Sosyal medyanın yaygınlaşmasıyla birlikte özellikle kadınlara yönelik bir başka şiddet türü de doğdu; Dijital şiddet. Kadınlar Covid-19 döneminde her alanda olduğu gibi dijital alanda da şiddetin mağduru oluyor. Yapılan son çalışmalara göre kadınların dijital şiddete maruz kalma oranı erkeklere göre 27 kat fazla. Toplumsal Bilgi ve İletişim Derneği (TBİD) geçtiğimiz günlerde özellikle kadınlar için başka bir korku ve kaygı kaynağı konu olan dijital şiddetle mücadele hakkında bir söyleşi düzenledi.
Birleşmiş Milletler Nüfus Fonu (UNFPA) tarafından finanse edilen “Dijital Şiddetle Mücadele ve Hukuki Yöntemler” konulu online toplantıya UNFPA Program ve Ortaklıklar Sorumlusu Nazife Ece Karaduman, akademisyen Gülüm Şener ve TBİD’den proje koordinatörü Şevket Uyanık katıldı.
Şevket Uyanık’ın Toplumsal Bilgi ve İletişim Derneği çalışmaları hakkında bilgi verdiği toplantıda UNFPA Program ve Ortaklıklar Sorumlusu Nazife Ece Karaduman da kısaca Birleşmiş Milletler Nüfus Fonu çalışmalarını anlattı.
“FLÖRT ŞİDDETİ ARTTI”
Güvenli annelik, üreme sağlığı ve hakları, gençlerin güçlenmesi ve kadına yönelik şiddetle mücadele konularında programlar yürüttüklerini anlatan Karaduman “Toplumsal Bilgi ve İletişim Derneği’nin dijital şiddetle mücadele projesini de bu anlamada destekliyoruz. Çünkü bu panelde de altını çizeceğimiz gibi dijital şiddet hepimizi daha çok ve daha derinden etkiliyor. Covid-19 sürecinde dijital dünyaya daha bağımlı olmaya başladığımız düşünülürse dijital şiddetin boyutunun daha da arttığını söylemek yanlış olmaz.” ifadelerini kullandı. UNFPA’nın gençlerle yaptığı araştırma verilerini paylaşan Karaduman, “Rapora göre araştırmaya katılan her üç gençten biri Covid-19 sürecinde dijital veya flört şiddetine daha fazla maruz kalmış. Covid-19 sürecinde flört şiddeti yüzde 26,4’ten yüzde 33’e, dijital şiddet yüzde 23.3’ten yüzde 27.3’e yükselmiş. Dijital şiddet aslında gerçek dünyada yaşanan şiddetten ayrı bir kavram değil. Kadına yönelik şiddetin ve eşitsizliklerin bir devamı. Bu yüzden bu alandaki çalışmalar çok kıymetli.” dedi.

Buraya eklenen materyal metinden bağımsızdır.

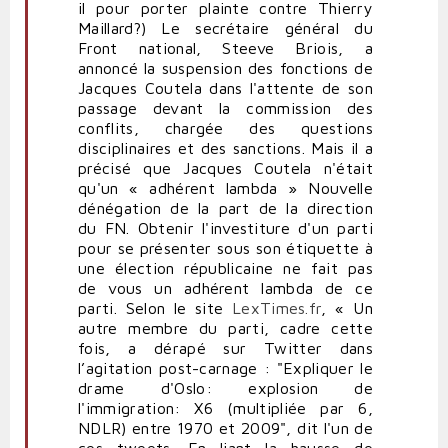
il pour porter plainte contre Thierry
Maillard?) Le secrétaire général du
Front national, Steeve Briois, a
annoncé la suspension des fonctions de
Jacques Coutela dans l'attente de son
passage devant la commission des
conflits, chargée des questions
disciplinaires et des sanctions. Mais il a
précisé que Jacques Coutela n'était
qu'un « adhérent lambda » Nouvelle
dénégation de la part de la direction
du FN. Obtenir l'investiture d'un parti
pour se présenter sous son étiquette à
une élection républicaine ne fait pas
de vous un adhérent lambda de ce
parti. Selon le site
LexTimes.fr
, « Un
autre membre du parti, cadre cette
fois, a dérapé sur Twitter dans
l’agitation post-carnage : "Expliquer le
drame d'Oslo: explosion de
l'immigration: X6 (multipliée par 6,
NDLR) entre 1970 et 2009", dit l'un de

Online toplantıda İstanbul Barosu Bilişim Hukuku Komisyon Başkanı Avukat Şebnem Ahi, dijital şiddetin hukuki boyutları, Türkiye’de dijital şiddete ilişkin yasal düzenlemeler, dijital şiddete maruz bırakılan kişilerin başvurabileceği yasal yollar ve sosyal ağlarda ifşanın yargı mekanizmaları üzerindeki etkileri gibi konularda bilgi verdi.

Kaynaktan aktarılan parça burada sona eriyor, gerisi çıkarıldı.